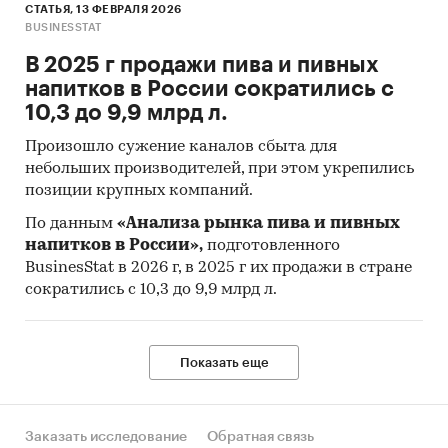
СТАТЬЯ, 13 ФЕВРАЛЯ 2026
BUSINESSTAT
В 2025 г продажи пива и пивных
напитков в России сократились с
10,3 до 9,9 млрд л.
Произошло сужение каналов сбыта для
небольших производителей, при этом укрепились
позиции крупных компаний.
По данным
«Анализа рынка пива и пивных
напитков в России»,
подготовленного
BusinesStat в 2026 г, в 2025 г их продажи в стране
сократились с 10,3 до 9,9 млрд л.
Показать еще
Заказать исследование
Обратная связь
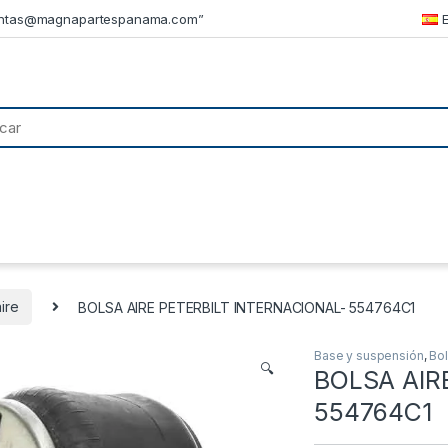
ntas@magnapartespanama.com”
ire
BOLSA AIRE PETERBILT INTERNACIONAL- 554764C1
Base y suspensión
,
Bol
🔍
BOLSA AIR
554764C1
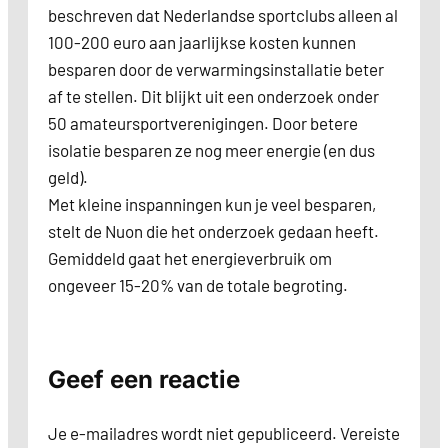
beschreven dat Nederlandse sportclubs alleen al
100-200 euro aan jaarlijkse kosten kunnen
besparen door de verwarmingsinstallatie beter
af te stellen. Dit blijkt uit een onderzoek onder
50 amateursportverenigingen. Door betere
isolatie besparen ze nog meer energie (en dus
geld).
Met kleine inspanningen kun je veel besparen,
stelt de Nuon die het onderzoek gedaan heeft.
Gemiddeld gaat het energieverbruik om
ongeveer 15-20% van de totale begroting.
Geef een reactie
Je e-mailadres wordt niet gepubliceerd.
Vereiste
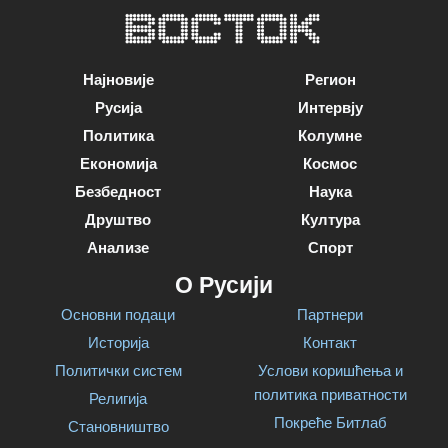
Најновије
Регион
Русија
Интервју
Политика
Колумне
Економија
Космос
Безбедност
Наука
Друштво
Култура
Анализе
Спорт
О Русији
Основни подаци
Партнери
Историја
Контакт
Политички систем
Услови коришћења и
политика приватности
Религија
Покреће Битлаб
Становништво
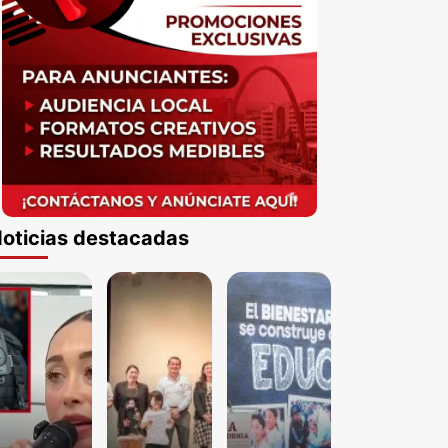
oticias destacadas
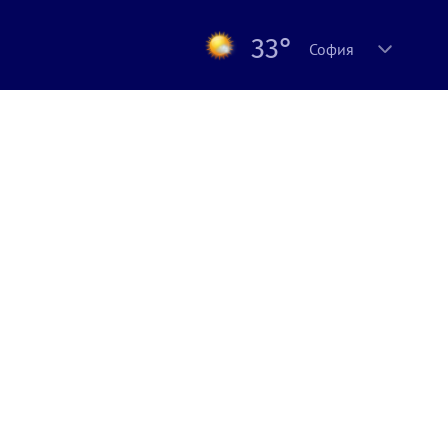
33°
София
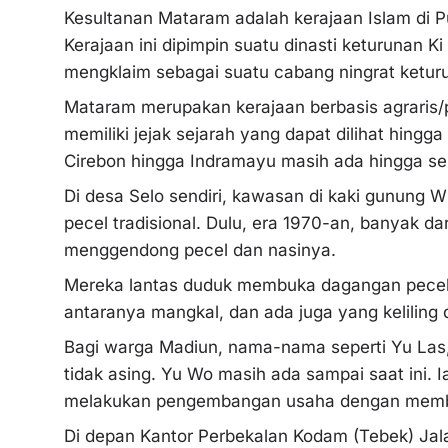
Kesultanan Mataram adalah kerajaan Islam di P
Kerajaan ini dipimpin suatu dinasti keturunan
mengklaim sebagai suatu cabang ningrat ketu
Mataram merupakan kerajaan berbasis agraris/pe
memiliki jejak sejarah yang dapat dilihat hingga
Cirebon hingga Indramayu masih ada hingga se
Di desa Selo sendiri, kawasan di kaki gunung Wi
pecel tradisional. Dulu, era 1970-an, banyak d
menggendong pecel dan nasinya.
Mereka lantas duduk membuka dagangan peceln
antaranya mangkal, dan ada juga yang keliling di
Bagi warga Madiun, nama-nama seperti Yu Las, 
tidak asing. Yu Wo masih ada sampai saat ini. 
melakukan pengembangan usaha dengan membu
Di depan Kantor Perbekalan Kodam (Tebek) Jal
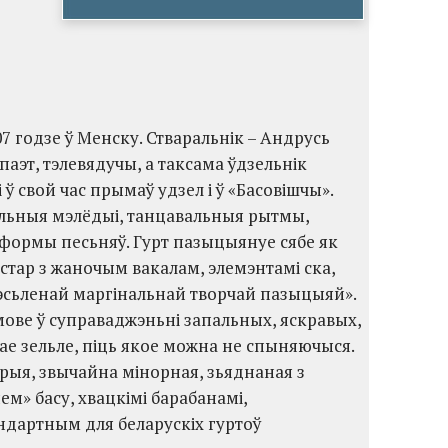
007 годзе ў Менску. Стваральнік – Андрусь
 паэт, тэлевядучы, а таксама ўдзельнік
 ў свой час прымаў удзел і ў «Басовішчы».
альныя мэлёдыі, танцавальныя рытмы,
 формы песьняў. Гурт пазыцыянуе сябе як
тар з жаночым вакалам, элемэнтамі ска,
крэсьленай маргінальнай творчай пазыцыяй».
мове ў суправаджэньні запальных, яскравых,
ае зельле, піць якое можна не спыняючыся.
орыя, звычайна мінорная, зьяднаная з
ем» басу, хвацкімі барабанамі,
дартным для беларускіх гуртоў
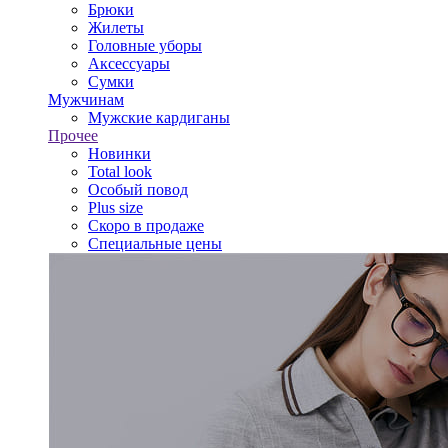
Брюки
Жилеты
Головные уборы
Аксессуары
Сумки
Мужчинам
Мужские кардиганы
Прочее
Новинки
Total look
Особый повод
Plus size
Скоро в продаже
Специальные цены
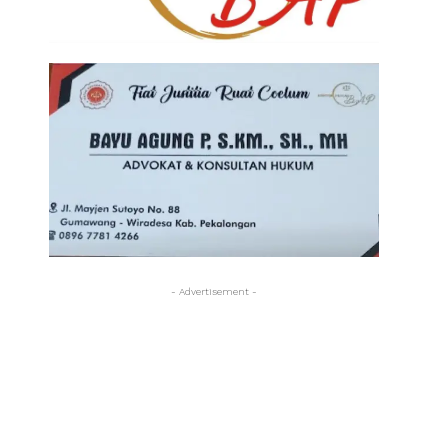
- Advertisement -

= = = = = = =

WORK TO COMPLETE
Whenever "hingga" shows up in a line of the listing, copy that whole line.

TASK OUTPUT
memiliki jejak sejarah yang dapat dilihat hingga
Cirebon hingga Indramayu masih ada hingga se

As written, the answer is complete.